TechWhirl (TECHWR-L) is a resource for technical writing and technical communications professionals of all experience levels and in all industries to share their experiences and acquire information.
For two decades, technical communicators have turned to TechWhirl to ask and answer questions about the always-changing world of technical communications, such as tools, skills, career paths, methodologies, and emerging industries. The TechWhirl Archives and magazine, created for, by and about technical writers, offer a wealth of knowledge to everyone with an interest in any aspect of technical communications.
Subject:Re: voice recognition software From:Matt Ion <soundy -at- SOUNDY -dot- ML -dot- ORG> Date:Fri, 21 Aug 1998 17:58:23 -0800
On Fri, 21 Aug 1998 15:46:40 -0500, Dave Whelan wrote:
>>Both use speech recognition, as opposed to voice
>>recognition. Simple system navigation works very well with little or no
>training.
>>With an hour or so put into training, dictation of discreet speech runs
>upward of
>>90-95wpm.
>
>Does this mean that if one person trains it for an hour or so, it can
>produce corrected type at 90-95wpm from anyone's speech?

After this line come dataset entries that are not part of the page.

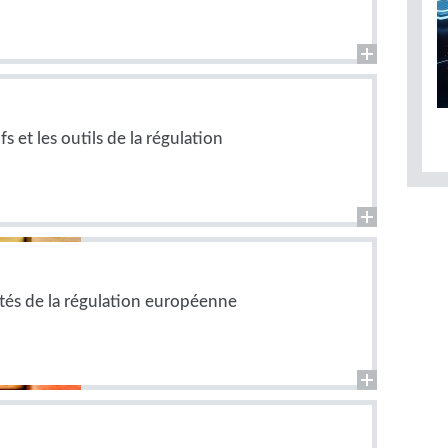
fs et les outils de la régulation
ités de la régulation européenne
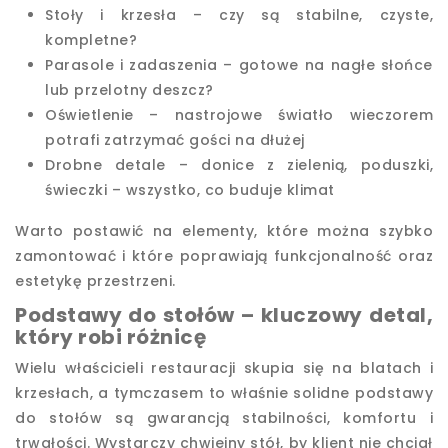
Stoły i krzesła – czy są stabilne, czyste,
kompletne?
Parasole i zadaszenia – gotowe na nagłe słońce
lub przelotny deszcz?
Oświetlenie – nastrojowe światło wieczorem
potrafi zatrzymać gości na dłużej
Drobne detale – donice z zielenią, poduszki,
świeczki – wszystko, co buduje klimat
Warto postawić na elementy, które można szybko
zamontować i które poprawiają funkcjonalność oraz
estetykę przestrzeni.
Podstawy do stołów – kluczowy detal,
który robi różnicę
Wielu właścicieli restauracji skupia się na blatach i
krzesłach, a tymczasem to właśnie solidne podstawy
do stołów są gwarancją stabilności, komfortu i
trwałości. Wystarczy chwiejny stół, by klient nie chciał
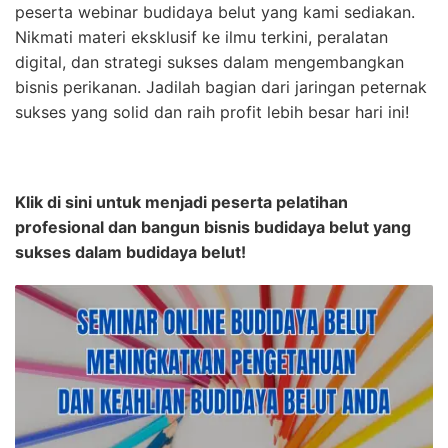
peserta webinar budidaya belut yang kami sediakan.
Nikmati materi eksklusif ke ilmu terkini, peralatan
digital, dan strategi sukses dalam mengembangkan
bisnis perikanan. Jadilah bagian dari jaringan peternak
sukses yang solid dan raih profit lebih besar hari ini!
Klik di sini untuk menjadi peserta pelatihan
profesional dan bangun bisnis budidaya belut yang
sukses dalam budidaya belut!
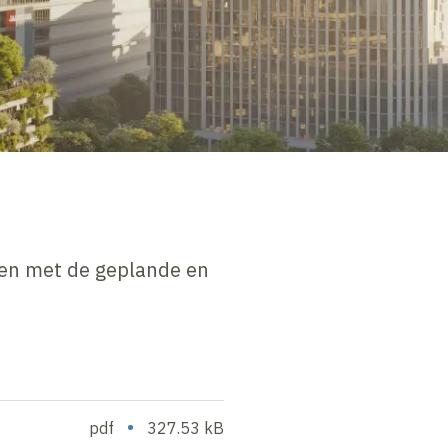
den met de geplande en
•
pdf
327.53 kB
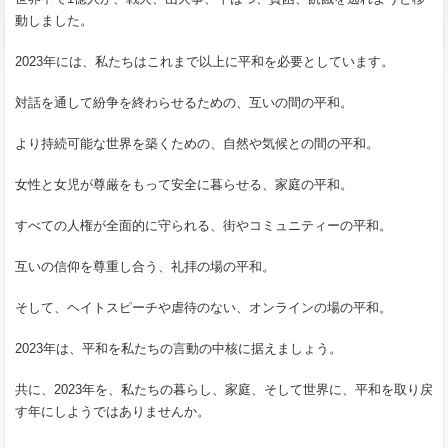
動しました。
2023年には、私たちはこれまで以上に平和を必要としています。
対話を通して紛争を終わらせるための、互いの間の平和。
より持続可能な世界を築くための、自然や気候との間の平和。
女性と女児が尊厳をもって安全に暮らせる、家庭の平和。
すべての人権が全面的に守られる、街やコミュニティーの平和。
互いの信仰を尊重し合う、礼拝の場の平和。
そして、ヘイトスピーチや虐待のない、オンラインの場の平和。
2023年は、平和を私たちの言動の中核に据えましょう。
共に、2023年を、私たちの暮らし、家庭、そして世界に、平和を取り戻
す年にしようではありませんか。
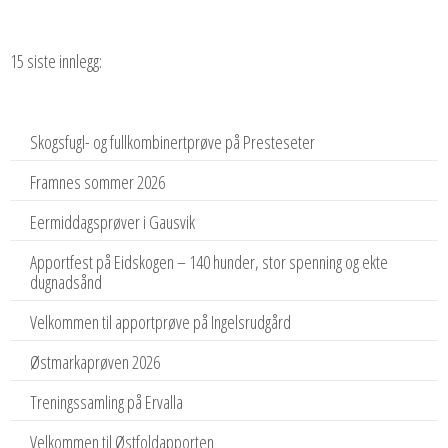
15 siste innlegg:
Skogsfugl- og fullkombinertprøve på Presteseter
Framnes sommer 2026
Eermiddagsprøver i Gausvik
Apportfest på Eidskogen – 140 hunder, stor spenning og ekte
dugnadsånd
Velkommen til apportprøve på Ingelsrudgård
Østmarkaprøven 2026
Treningssamling på Ervalla
Velkommen til Østfoldapporten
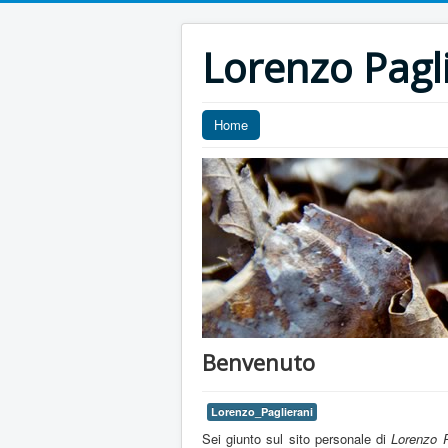
Lorenzo Pagl
Home
Benvenuto
Lorenzo_Paglierani
Sei giunto sul sito personale di
Lorenzo P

Well, it might have a little more trouble with, say, Groundskeeper Willie than
with Walter Cronkite. The training has the user recite several English phrases
designed to comprise as many possible combinations of spoken sounds. Some
users require less training than others, and it does allow you to stop at
several different levels.
The lastest versions are supposed to work well with continuous speech, while
the one I use is designed for discreet speech (that ... means ... a ... slight
... pause ... between ... words ... which ... while ... it ... may ... seem ...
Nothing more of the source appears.